Noting the high quality of writing in genuine cables, Jacinto continued, “if a US diplomat sends a cable calling a former Indian Army chief an ‘incompetent combat leader and rather a geek’ with a ‘much far from reality’ war doctrine of eliminating China and Pakistan, someone should have smelt a rat.” She added that The Express Tribune is affiliated with the International Herald Tribune, which is owned by The New York Times.

• I have no idea whether Julian Assange dipped into a honeypot in Sweden, but women’s allegations of sexual misconduct increasingly are overtaking coverage of Pentagon and State Department emails and cables released and posted by WikiLeaks. If Assange simply is priapic, then his sexual adventures threaten his stated anti-secrecy mission. If the women (or their allegations) were part of U.S. efforts to destroy WikiLeaks, Assange seems to be a willing coconspirator.

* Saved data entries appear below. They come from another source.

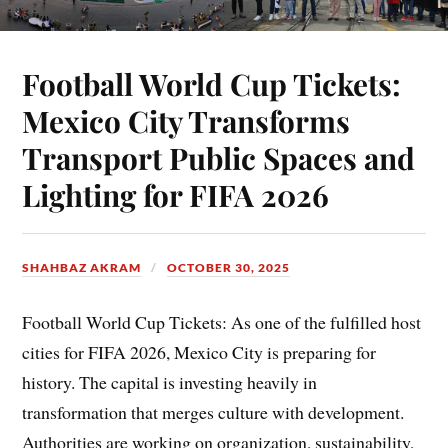
Football World Cup Tickets:
Mexico City Transforms
Transport Public Spaces and
Lighting for FIFA 2026
SHAHBAZ AKRAM
OCTOBER 30, 2025
Football World Cup Tickets: As one of the fulfilled host
cities for FIFA 2026, Mexico City is preparing for
history. The capital is investing heavily in
transformation that merges culture with development.
Authorities are working on organization, sustainability,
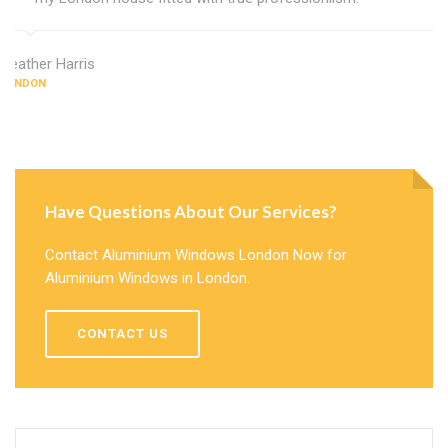
Heather Harris
LONDON
Have Questions About Our Services?
Contact Aluminium Windows London Now for
Aluminium Windows in London.
CONTACT US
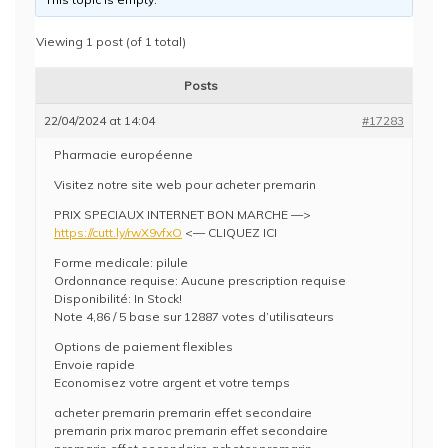
Viewing 1 post (of 1 total)
Posts
22/04/2024 at 14:04
#17283
Pharmacie européenne
Visitez notre site web pour acheter premarin
PRIX SPECIAUX INTERNET BON MARCHE —>
https://cutt.ly/rwX9vfxO
<— CLIQUEZ ICI
Forme medicale: pilule
Ordonnance requise: Aucune prescription requise
Disponibilité: In Stock!
Note 4,86 / 5 base sur 12887 votes d’utilisateurs
Options de paiement flexibles
Envoie rapide
Economisez votre argent et votre temps
acheter premarin premarin effet secondaire
premarin prix maroc premarin effet secondaire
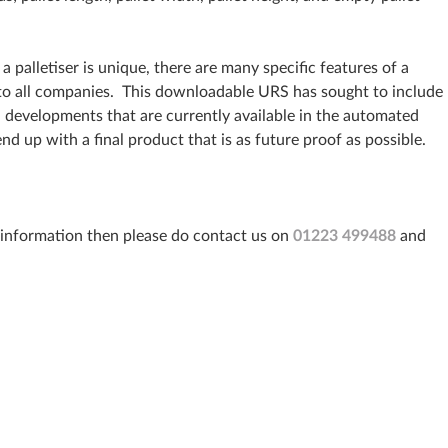
a palletiser is unique, there are many specific features of a
t to all companies. This downloadable URS has sought to include
n developments that are currently available in the automated
end up with a final product that is as future proof as possible.
r information then please do contact us on
01223 499488
and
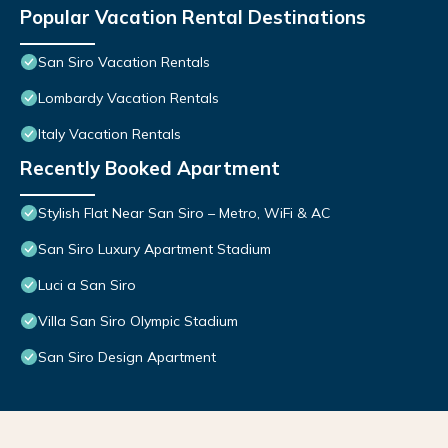
Popular Vacation Rental Destinations
San Siro Vacation Rentals
Lombardy Vacation Rentals
Italy Vacation Rentals
Recently Booked Apartment
Stylish Flat Near San Siro – Metro, WiFi & AC
San Siro Luxury Apartment Stadium
Luci a San Siro
Villa San Siro Olympic Stadium
San Siro Design Apartment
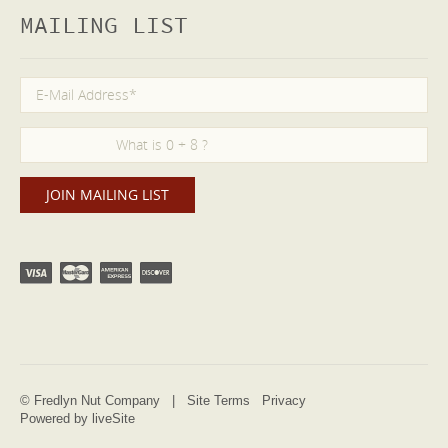
MAILING LIST
© Fredlyn Nut Company |
Site Terms
Privacy
Powered by liveSite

Meanwhile, The New York Times and London Guardian continue to tell us what was in the emails and cables. As The Nation put it last week, WikiLeaks illuminated alliances that put America’s standing at risk. “But it’s not WikiLeaks that did it. It’s the policy of covert action and the lies to cover it up.”

• Not only can’t the Pentagon protect its secrets from an Army private with a pocket flash drive, but the Department of Defense is gulping stupid pills. First, it blocked Air Force computer access to news sites carrying WikiLeak emails. Why? Letting Air Force personnel read classified materials in the public domain on insecure computers could compromise security. CityBeat to USAF: Horse is out of the barn. Forget doors. Ditto Army, Navy.

Not content with being obtuse, the Obama administration attacked the military daily Stars & Stripes, whose ombudsman wrote: “(T)he Pentagon entity under whose aegis Stars and Stripes and its journalists operate, Defense Media Activity, recently advised: ‘Access to any classified information hosted on non-DoD systems from any government-owned system is expressly prohibited. Additionally, all DMA personnel are reminded that access to classified or sensitive information from any personally owned or publicly available computers also constitutes unauthorized access and is reportable to security personnel’.” Aren’t those the same security mavens whose best efforts were foiled by Pvt. Bradley Manning, his flash drive and “Lady Gaga” CD?

The administration says Stars & Stripes journalists may read the same WikiLeaks online at newspaper sites like The New York Times or London Guardian. That doesn’t undo the attack on Stars & Stripes’ independence, Ombudsman Mark Prendergast said, citing the Pentagon directive which governs Stars and Stripes operations.

It says, in part, “Editorial policies and practices of the Stars and Stripes shall be in accordance with journalistic standards governing U.S. daily commercial newspapers of the highest quality. ... Except as provided in paragraph 4.5, below, the DoD policy for the Stars and Stripes is that there shall be a free flow of news and information to its readership without news management or censorship. The calculated withholding of unfavorable news is prohibited.” Paragraph 4.5 provides that only certain classified or sensitive information “that is not in the public domain” already can be ordered withheld from publication in Stars and Stripes. May Air Force personnel read the WikiLeaks online if the emails on the Stars & Stripes web site?

• The news media have been quick to pick up on the Pentagon study that reported a lot of combat troops don’t like the end of Don’t Ask, Don’t Tell. They say that openly gay comrades will degrade unit cohesion and combat readiness. What I’ve missed is news coverage of the the impact on unit cohesion and combat readiness of heterosexual harassment and violence, to say nothing of open affection between service men and women. From all I’ve read and heard, it’s boys will be boys as long as girls are around ... unless you read and heard what the women say.